Il y a un point commun entre José Bové et Donald Trump. À part, bien sûr, la couleur de leurs cheveux. Et c'est leur opposition farouche aux traités de libre-échange.

La dénonciation de l'ALENA, le traité qui lie les États-Unis au Canada et au Mexique, est l'un des thèmes qui ont contribué au succès du candidat républicain. Et c'est pour dénoncer l'Accord économique et commercial global entre le Canada et l'Europe, le CETA, que le militant altermondialiste et député européen José Bové est venu en tournée au Québec.

Les deux hommes, aussi différents soient-ils, utilisent le même argument - le premier par opportunisme politique, le second par idéalisme - voulant que le libre-échange ferait disparaître des emplois et créerait du chômage. Les deux se trompent.

C'est quand même un sujet où nous avons une certaine expérience. L'Accord de libre-échange avec les États-Unis, l'ALE, est entré en vigueur en 1988. Il a été élargi au Mexique, en 1994, avec l'ALENA. Ça fait donc presque 40 ans, assez longtemps pour faire un bilan. Au Canada, on a assisté à une explosion des échanges continentaux et à une croissance constante de l'emploi. Il est évidemment difficile de départager ce qui est dû à quoi. Mais il est très clair que le libre-échange n'a pas mené à une dislocation économique. Et si notre industrie manufacturière a été malmenée depuis un quart de siècle, c'est à cause de la montée des économies émergentes.

José Bové, grâce au temps de micro gratuit que lui ont procuré ses mésaventures douanières, a affirmé que 23 000 emplois seraient menacés au Canada à cause du CETA. C'est gentil de sa part de nous prévenir. Mais ses prédictions tombent un peu à plat, parce que nos liens plus étroits avec le géant américain n'ont pas eu cet effet. Le militant semble avoir appliqué à notre cas la grille de son pays, où la stagnation économique crée une obsession des pertes d'emplois.

On sait aussi avec certitude que les arguments massue évoqués à l'époque par les adversaires du libre-échange étaient des sornettes : la disparition des fermes n'a pas eu lieu, le Canada n'a pas été forcé d'exporter massivement son eau douce, le caractère public de son système de santé n'a pas été mis à mal par des multinationales américaines.

Il faut dire aussi que le CETA aura sur nous un impact limité, parce que l'Europe est quand même éloignée, que nos économies ne sont pas intégrées et que les volumes d'échange sont faibles.
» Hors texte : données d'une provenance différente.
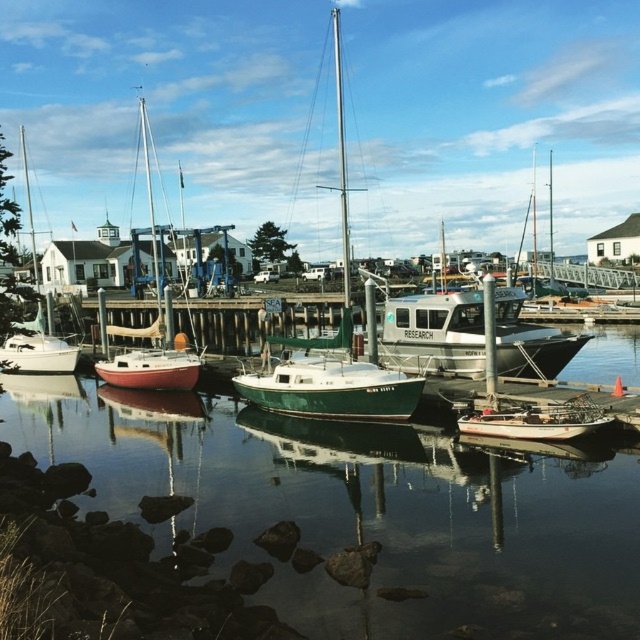 Question: Among these objects, which one is farthest from the camera?

Choices:
 (A) wooden boat at lower right
 (B) green matte sailboat at center
 (C) white matte sailboat at left

Answer: (B)

Question: In this image, where is green matte water at center located relative to white matte sailboat at left?

Choices:
 (A) right
 (B) left

Answer: (A)

Question: Does green matte water at center appear on the right side of wooden boat at lower right?

Choices:
 (A) no
 (B) yes

Answer: (A)

Question: Which of the following is the farthest from the observer?

Choices:
 (A) (561, 408)
 (B) (472, 516)
 (C) (346, 324)
 (D) (12, 364)

Answer: (D)

Question: Does white matte sailboat at left come behind matte white sailboat at center?

Choices:
 (A) no
 (B) yes

Answer: (A)

Question: Which object is farther from the camera taking this photo?

Choices:
 (A) white matte sailboat at left
 (B) matte white sailboat at center
 (C) green matte water at center

Answer: (B) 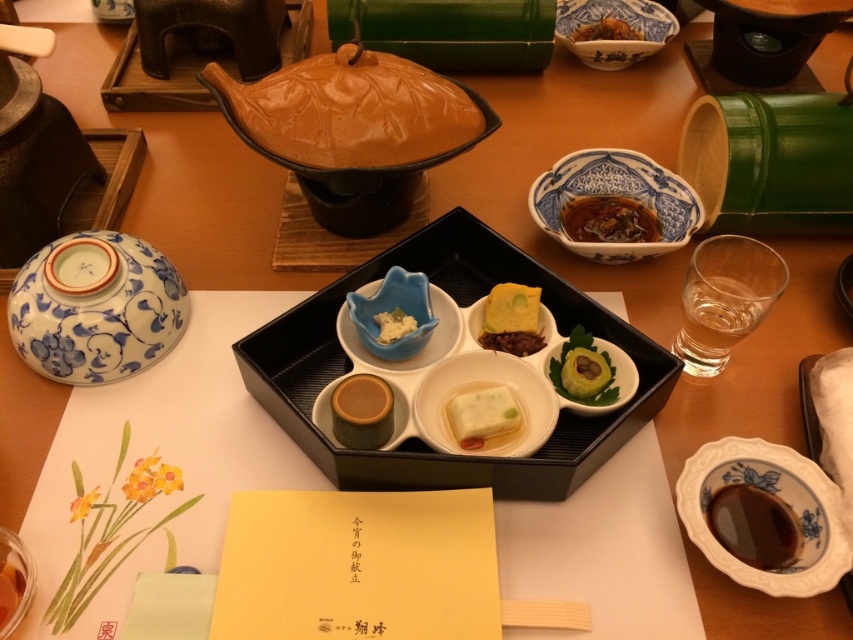 Based on the photo, you are a server at a traditional Japanese restaurant. You need to place a new dish between the green leafy garnish at center and the translucent glass at lower left. The dish is 12 inches wide. Can you fit it between them without moving either object?

The distance between the green leafy garnish at center and the translucent glass at lower left is 20.81 inches. Since the dish is 12 inches wide, there is enough space to place it between them without moving either object.

You are a guest at a traditional Japanese meal and want to reach for the blue and white porcelain bowl at upper right. Which direction should you move your hand relative to the matte brown cylinder at center?

The blue and white porcelain bowl at upper right is to the right of the matte brown cylinder at center, so you should move your hand to the right of the matte brown cylinder at center to reach it.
En 2015, 72,4 % des exportations internationales du Québec allaient vers les États-Unis - 59,1 milliards sur 81,6 milliards. Les expéditions vers l'Europe, à 9,8 milliards, étaient six fois moindres.

Quel serait alors l'avantage de ce traité ? Ces chiffres donnent la réponse. Le Québec et le Canada sont de petites économies ouvertes, dont le marché intérieur est restreint, qui comptent sur les exportations pour assurer leur croissance et leur niveau de vie. L'entente avec l'Europe, en éliminant les tarifs et en réduisant les barrières qui entravent le commerce, nous donnerait un plus grand accès à l'énorme marché européen et nous rendrait un peu moins dépendants du marché américain.

Il y a bien sûr un risque, parce que les Européens se disent la même chose et veulent donc exporter davantage chez nous.

Mais ce n'est pas un jeu à somme nulle où les gains de l'un sont inévitablement des pertes pour l'autre.

Un traité comme celui-là renforcera des liens entre deux zones économiques avancées. Il encouragera nos entreprises à s'ouvrir encore plus sur le monde.

Le débat public est toutefois difficile à mener, parce que les gains et les pertes ne sont pas de même nature. Les avantages sont essentiellement macroéconomiques - augmentation des exportations, croissance, diversification des marchés - et ils prendront du temps à se matérialiser. Par contre, les désavantages sont souvent concrets et immédiats.

De la même façon, la liste des secteurs pour qui le CETA pourra être une bonne chose est très longue - aéronautique, transport, matières premières, forêt, des pans entiers de l'agriculture, comme le porc. La liste de victimes possibles, elle, est très courte, comme le livre ou les fromages fins. Et pourtant, on ne parle que de cela.

L'arrivée d'une plus grande quantité de fromage européen affectera surtout les entreprises artisanales qui produisent des fromages fins. Mais toute l'attention que l'on porte à cet impact nous fait perdre le sens des proportions - il s'agit d'environ 70 entreprises, qui transforment 1 % du lait. Il ne faut pas les oublier. Il faut absolument les aider. Mais il faut regarder la forêt, plutôt que l'arbuste.

Il faut prendre un peu de recul, il faut puiser dans notre expérience, penser aussi aux secteurs qui peuvent en profiter, penser aux consommateurs qui paieront moins cher, penser aux effets stimulants que créera cette dynamique nouvelle avec l'Europe.